Using this strategy, the case for assigning a 0 to a node is still the same. You have to determine that the value for both child nodes is a win:
$$l(h) = 2w(h-1)$$
The case of assigning a 1 to a node is a little more complicated. If you have both loser children, as soon as you look at the first one you can determine the node is a winner.
\begin{equation}
w(h) = l(h-1)\label{}
\end{equation}
If you have one winner and one loser child, you have a 50\% chance of picking the loser first and avoiding having to look at the winner. You also have a 50\% chance of picking the winner first and needing to look at the loser to determine a value for the node.
\begin{equation}
w(h) = l(h-1) + 1/2w(h-1)
\label{}
\end{equation}
Since equation (2) gives us a higher run time than equation (1), we will use it to find an upper bound on run time of our algorithm. Therefore
$$w(h) \leq l(h-1) + 1/2w(h-1)$$
Solving for $w(h)$ using the equations for $w(h)$ and $l(h)$, we obtain
\begin{align*}
w(h) & \leq l(h-1) + 1/2w(h-1) \\
\intertext{Since $w(h)\leq l(h)$,}
& \leq l(h-1) + 1/2l(h-1) \\
& \leq 3/2 l(h-1) \\
& \leq 3w(h-2)\\
& \leq 3^{h/2}\\
& \leq (2^h)^{\frac{\log 3}{2}} \\
& \leq n^{.793}
\end{align*}
As you can see, this is faster than deterministic but not as good as non-deterministic. Now we want to know what is the lower bound run time for a randomized algorithm?
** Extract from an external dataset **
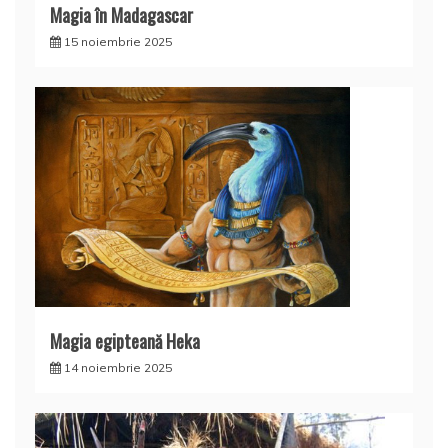
Magia în Madagascar
15 noiembrie 2025
Magia egipteană Heka
14 noiembrie 2025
\section{Lower Bound Run Time for Randomized Algorithm}
\subsection{Rock, Paper, Scissors}
\begin{table}[h]
\centering
P
\begin{tabular}{r| c c c}
& & Q & \\
& Rock & Paper & Scissors \\
\hline\hline
Rock & 0 & -1 & 1 \\
\hline
Paper & 1 & 0 & -1 \\
\hline
Scissors & -1 & 1 & 0 \\
\hline\hline
\end{tabular}
\caption{The amount of money Q pays P after each round depending on the result.}
\end{table}
Consider the traditional game rock-paper-scissors where a bet of \$1 is made in each round. In Table 1, the results of a single round are represented in matrix form. A 1 represents where the row player (P) has won and the column player (Q) has payed them \$1, and a -1 represents where the P has lost and has payed Q \$1.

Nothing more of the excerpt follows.